IgG4-related ureteral disease displays the common pathological features of other IgG4-RD manifestations: in addition to marked lymphoplasmacytic infiltration, eosinophilic infiltration and storiform fibrosis are also observed in the lesions. Advanced fibrosis eventually results in ureteral sclerosis that in turn induces ureteral stenosis and obstruction. Lymphoid follicle formation can also be detected, albeit to a lesser extent than that observed in renal pelvic lesions. The extension of the inflammatory reaction into the adipose tissue around affected organs is an important feature of IgG4-RD, including autoimmune pancreatitis, reflecting their characteristic radiological findings. Similarly, periureteral fibroadipose tissue as well as the ureteral wall harbor inflammatory and fibrosclerotic reactions (Fig. 13.4a). In some cases, these reactions extend into the lesions of retroperitoneal fibrosis. Immunohistochemical staining for IgG1 and IgG4 reveals a predominantly IgG4-positive plasma cell infiltration in this disease (Fig. 13.4d, e).

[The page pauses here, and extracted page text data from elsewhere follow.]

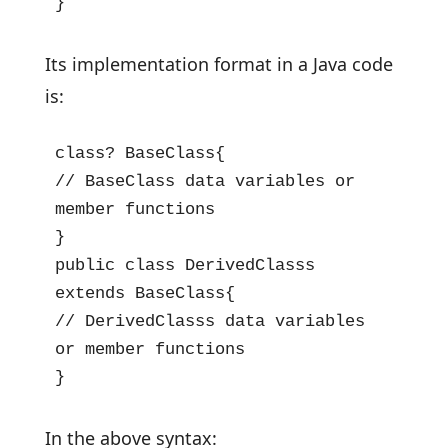
}
Its implementation format in a Java code
is:
class? BaseClass{

// BaseClass data variables or 
member functions

}

public class DerivedClasss 
extends BaseClass{

// DerivedClasss data variables 
or member functions

}
In the above syntax: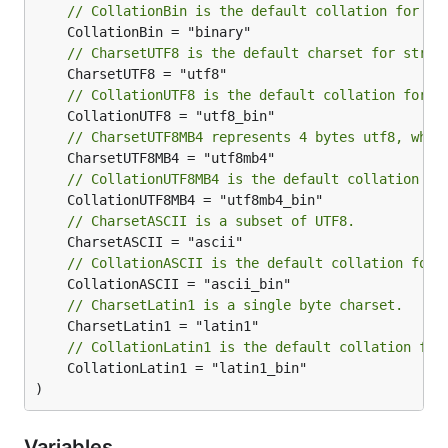
// CollationBin is the default collation for Ch
// CharsetUTF8 is the default charset for strin
// CollationUTF8 is the default collation for C
// CharsetUTF8MB4 represents 4 bytes utf8, whic
// CollationUTF8MB4 is the default collation fo
// CharsetASCII is a subset of UTF8.
// CollationASCII is the default collation for 
// CharsetLatin1 is a single byte charset.
// CollationLatin1 is the default collation for
	CollationLatin1 = "latin1_bin"

)
Variables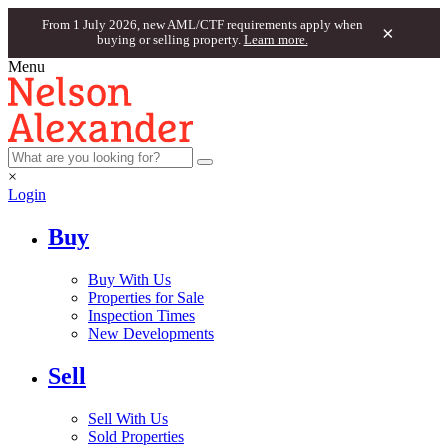
From 1 July 2026, new AML/CTF requirements apply when
×
buying or selling property.
Learn more.
Menu
×
Login
Buy
Buy With Us
Properties for Sale
Inspection Times
New Developments
Sell
Sell With Us
Sold Properties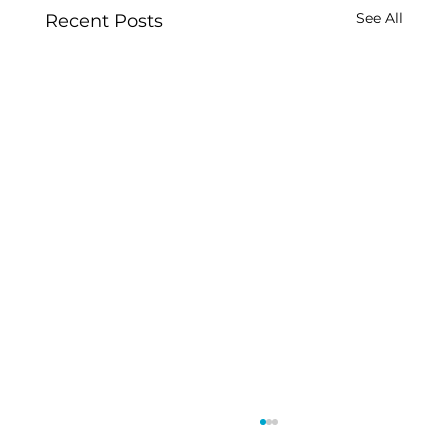
See All
Recent Posts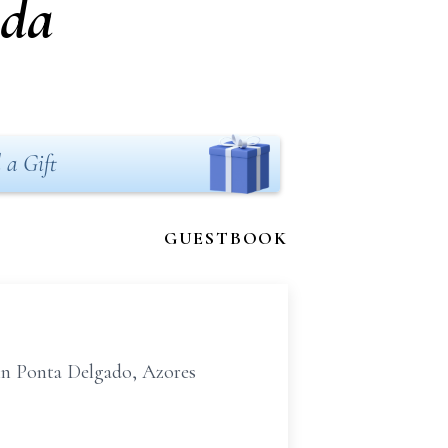
uda
 a Gift
GUESTBOOK
in Ponta Delgado, Azores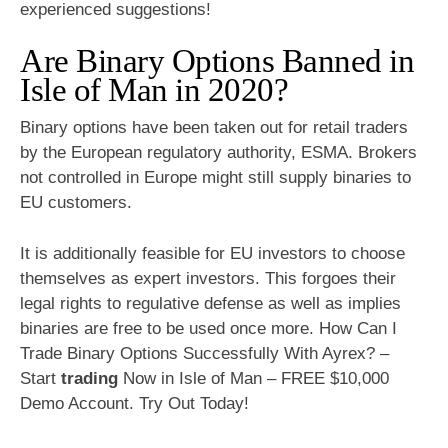
experienced suggestions!
Are Binary Options Banned in
Isle of Man in 2020?
Binary options have been taken out for retail traders
by the European regulatory authority, ESMA. Brokers
not controlled in Europe might still supply binaries to
EU customers.
It is additionally feasible for EU investors to choose
themselves as expert investors. This forgoes their
legal rights to regulative defense as well as implies
binaries are free to be used once more. How Can I
Trade Binary Options Successfully With Ayrex? –
Start
trading
Now in Isle of Man – FREE $10,000
Demo Account. Try Out Today!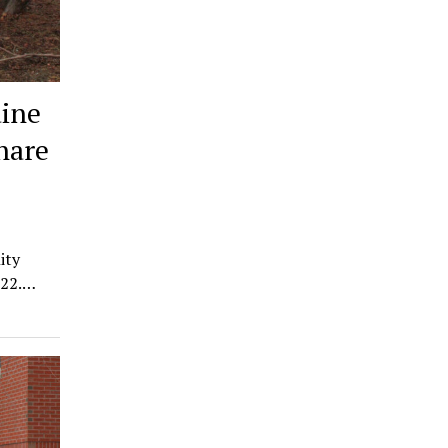
ine
hare
ity
022.…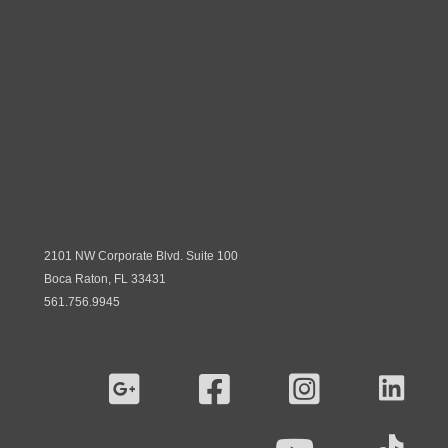
2101 NW Corporate Blvd. Suite 100
Boca Raton, FL 33431
561.756.9945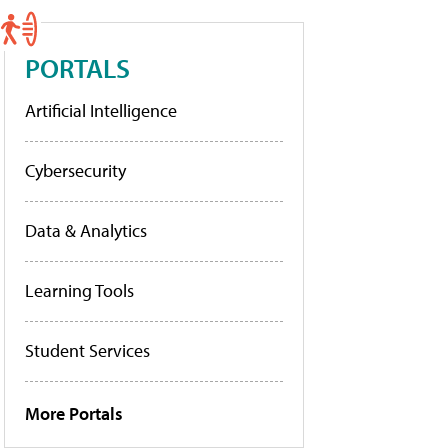
PORTALS
Artificial Intelligence
Cybersecurity
Data & Analytics
Learning Tools
Student Services
More Portals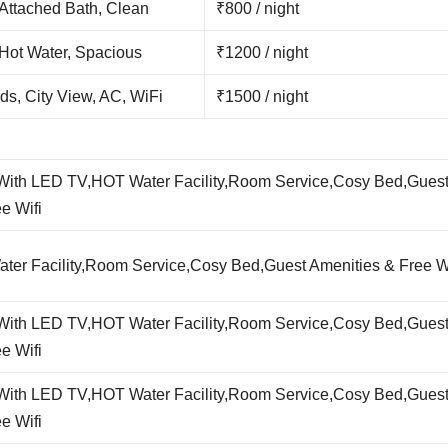
 Attached Bath, Clean
₹800 / night
 Hot Water, Spacious
₹1200 / night
ds, City View, AC, WiFi
₹1500 / night
,With LED TV,HOT Water Facility,Room Service,Cosy Bed,Gues
e Wifi
er Facility,Room Service,Cosy Bed,Guest Amenities & Free Wi
,With LED TV,HOT Water Facility,Room Service,Cosy Bed,Gues
e Wifi
,With LED TV,HOT Water Facility,Room Service,Cosy Bed,Gues
e Wifi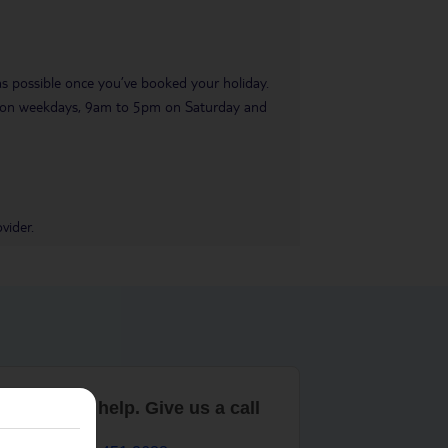
 as possible once you’ve booked your holiday.
pm on weekdays, 9am to 5pm on Saturday and
vider.
are here to help. Give us a call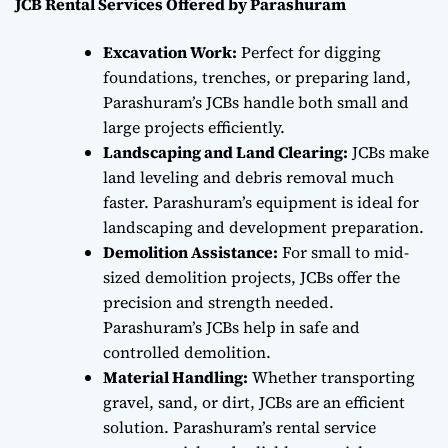
JCB Rental Services Offered by Parashuram
Excavation Work:
Perfect for digging
foundations, trenches, or preparing land,
Parashuram’s JCBs handle both small and
large projects efficiently.
Landscaping and Land Clearing:
JCBs make
land leveling and debris removal much
faster. Parashuram’s equipment is ideal for
landscaping and development preparation.
Demolition Assistance:
For small to mid-
sized demolition projects, JCBs offer the
precision and strength needed.
Parashuram’s JCBs help in safe and
controlled demolition.
Material Handling:
Whether transporting
gravel, sand, or dirt, JCBs are an efficient
solution. Parashuram’s rental service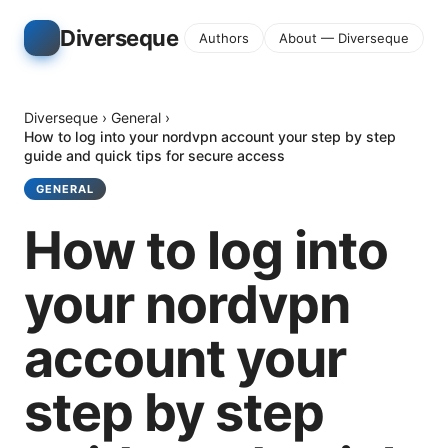
Diverseque
Authors
About — Diverseque
Diverseque
›
General
›
How to log into your nordvpn account your step by step
guide and quick tips for secure access
GENERAL
How to log into
your nordvpn
account your
step by step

IgG4-related ureteral disease (Case 15 in Table 13.1). (a) Low-power image of the cross-section of the resected ureter. Distinct areas of prominent inflammation and fibrotic areas were found in the ureteral wall. Inflammation partially invades into adipose tissue of renal hilum (arrow). (b) In inflammatory areas, a follicle-like inflammatory formation and extension of inflammation into the adipose tissue were found. (c) Fibrosis was prominent, and sclerotic change was present; however, the inflammatory foci remained. (d) Immunohistochemical staining for IgG4. Many IgG4-positive cells were found around the inflammatory area. (e) Semi-serial section of the area shown in (d). Immunohistochemical staining for IgG1. Several scattered IgG1-positive cells, albeit in smaller numbers than those of the IgG4-positive cells, were seen
5 Diagnosis
The diagnosis of IgG4-related renal pelvic and ureteral diseases is relatively easy and is based on the common clinicopathological features of IgG4-RD in cases where there is either a concurrent or preceding diagnosis of IgG4-RD in other organs, such as the pancreas or the salivary glands. However, if the initial lesions are within the renal pelvis or ureters with no overt involvement of other organs, differentiation of the lesions from malignant masses or stenosis in the affected area is crucial. Moreover, inflammatory pseudotumors not related to IgG4, inflammatory myofibroblastic tumors [15], and Cattleman’s disease in cases with limited fibrosclerosis [13] should also be considered in the differential diagnosis.
Increased serum IgG4 levels and infiltration of IgG4-positive plasma cells are important in the diagnosis of IgG4-related renal pelvic and ureteral diseases. According to the current comprehensive diagnostic criteria for IgG4-RD [32], elevated serum levels of IgG4 (≥135 mg/dl) and predominantly IgG4-positive plasma cell infiltration (≥10 cells/high-power field with an IgG4-positive:total IgG-positive plasma cell ratio of ≥40 %) are essential to securing the IgG4-RD diagnosis. However, as mentioned above, biopsy specimens from the surface of the renal pelvis or the ureteral mucosa usually fail to demonstrate the characteristic features of IgG4-RD. Although the number of IgG4-positive cells that can be detected in small renal pelvic and ureteral specimens is not known, the biopsy of stenotic lesions is recommended, as demonstrated in Case 13 in Table 13.1 where the IgG4-related ureteral disease was diagnosed by ureteral biopsy [14].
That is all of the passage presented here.